Unsung Hero

Possess the Air

A review of Possess the Air by Tarss Grescoe

Published on December 3, 2019

The true heroes of history don’t always announce themselves. Sometimes they have to be found. Consider Lauro de Bosis. You might not know him now, but by the time you’ve finished Taras Grescoe’s new book he may well be in your personal pantheon.

Grescoe began his career more than twenty years ago by bringing a newcomer’s perspective to Quebec’s social mores in the award-winning Sacré Blues. Since then, he has gradually refined his non-fiction modus operandi, moving from contemporary works where content dictates form to accounts of history that increasingly employ the devices of traditional fiction. The strategy now reaches a peak with his kaleidoscopic story of life and resistance in Fascist Italy, and its aided immeasurably by the presence of a real-life protagonist who might have stepped straight out of an early Ernest Hemingway novel.

Possess the Air is a massive project, combining research that’s deep yet deployed with a light touch, the smooth stage-managing of dozens of historical figures of varying fame and notoriety, a blend of the macro (sweeping social changes) and micro (love stories, individual crises of conscience). Yet Grescoe makes it look easy. It’s quite a feat.
The relative obscurity of de Bosis, a son of Italy’s upper classes who risked everything in an attempt to symbolically undermine Benito Mussolini at the height of Il Duce’s power, works to Grescoe’s advantage. Unless you’re an adept of twentieth-century Italian history, you can read Possess the Air as you would a thriller, in page-turning suspense as to how the quixotic project at the heart of the book – an act of selfless aerial idealism foreshadowed in the first pages – will turn out.

Possess the Air
Love, Heroism, and the Battle for the Soul of Mussolini’s Rome

Tarss Grescoe

Biblioasis
$22.95
paper
348pp
9781771963237

Grescoe paints a sobering picture of how totalitarianism can take hold by degrees. Mussolini and his blackshirts appealed to nationalistic instincts at a time of instability, and they didn’t mind resorting to plain thuggery. The book is strong on the feel and everyday dilemmas of life under such conditions, underlining how one’s willingness to go along with oppression can amount to complicity. He also has the born historian’s knack for finding illuminating details in unexpected places: in present-day Rome, an equestrian statue of the anti-clerical general and nationalist Giuseppe Garibaldi is pointedly positioned so that his horse’s rear end faces the Vatican.
Nationalism, fear-mongering, xenophobia… parallels with certain present-day trends hover over Possess the Air. But Grescoe, to his credit, doesn’t belabour the point. Instead, he’s content to offer clear-headed reportage, like philosopher Gaetano Salvemini’s view of fascism as “a malady of sick or failed democracies, whose people consented to abandoning hard-won liberties in return for the promise of national unity, purity and strength” – and effectively say make of it what you will.

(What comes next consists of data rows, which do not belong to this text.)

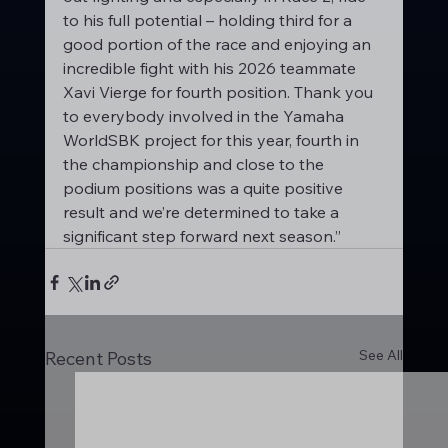
to his full potential – holding third for a 
good portion of the race and enjoying an 
incredible fight with his 2026 teammate 
Xavi Vierge for fourth position. Thank you 
to everybody involved in the Yamaha 
WorldSBK project for this year, fourth in 
the championship and close to the 
podium positions was a quite positive 
result and we’re determined to take a 
significant step forward next season.”
See All
Recent Posts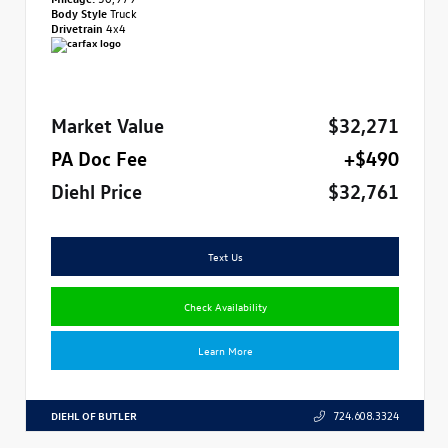
Body Style
Truck
Drivetrain
4x4
Market Value
$32,271
PA Doc Fee
+$490
Diehl Price
$32,761
Text Us
Check Availability
Learn More
DIEHL OF BUTLER
724.608.3324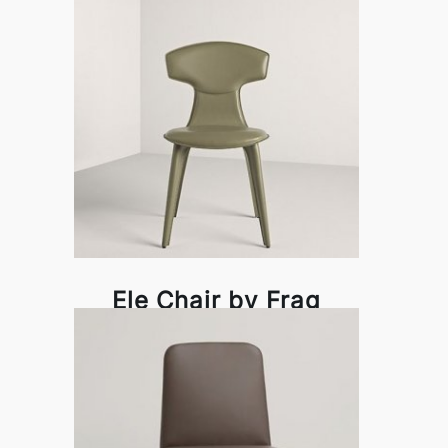
Ele Chair by Frag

Literary figures abound among the individuals through whose experiences Grescoe structures the book, and their legacies are decidedly mixed. Ezra Pound does not emerge with much dignity; Thornton Wilder and Sinclair Lewis do. A young Hemingway saw through Mussolini from the start and comes out looking like a whistle-blowing prophet, albeit one whose message was ignored when it could have made the most difference. As for George Bernard Shaw, let’s just say you may never think of Pygmalion in the same way again.

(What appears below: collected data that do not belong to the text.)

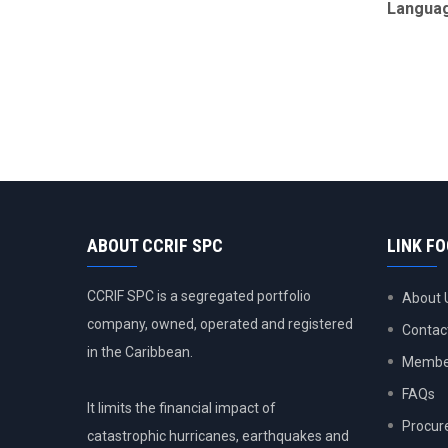
Langua
ABOUT CCRIF SPC
LINK F
CCRIF SPC is a segregated portfolio
About 
company, owned, operated and registered
Contac
in the Caribbean.
Member
FAQs
It limits the financial impact of
Procur
catastrophic hurricanes, earthquakes and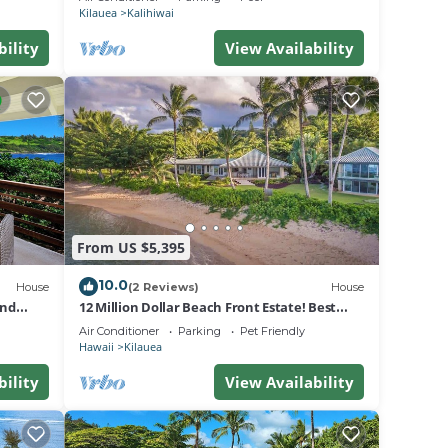
Kilauea
Kalihiwai
bility
View Availability
g up
ight
y
 When
n the
f the
ly off
From US $5,395
nami
10.0
House
(2 Reviews)
House
and
12 Million Dollar Beach Front Estate! Best
Tropical Location in Kauai TVNC #4205
Air Conditioner
Parking
Pet Friendly
Hawaii
Kilauea
bility
View Availability
ver
 other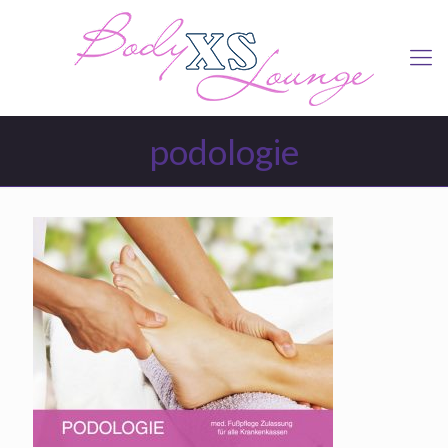
podologie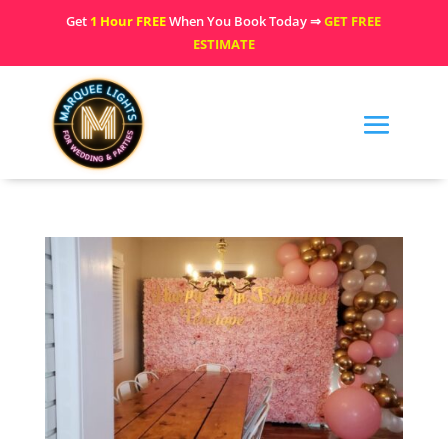
Get
1 Hour FREE
When You Book Today ⇒
GET FREE
ESTIMATE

At times, as with many a well-wrought view of history, Possess the Air can’t help but inspire reflections on the fleeting nature of fame. English actress Ruth Draper, paramour of de Bosis and party to his clandestine rebellion, was arguably the most celebrated stage figure of her age, yet she is practically unknown now: her profile never having carried over to the silver screen, her greatness effectively passed with the memories of those who saw her perform. A similar fate appeared to have befallen de Bosis. But Taras Grescoe has performed an act of resurrection, and done it with flair.mRb

Ian McGillis is a novelist and freelance journalist living in Montreal.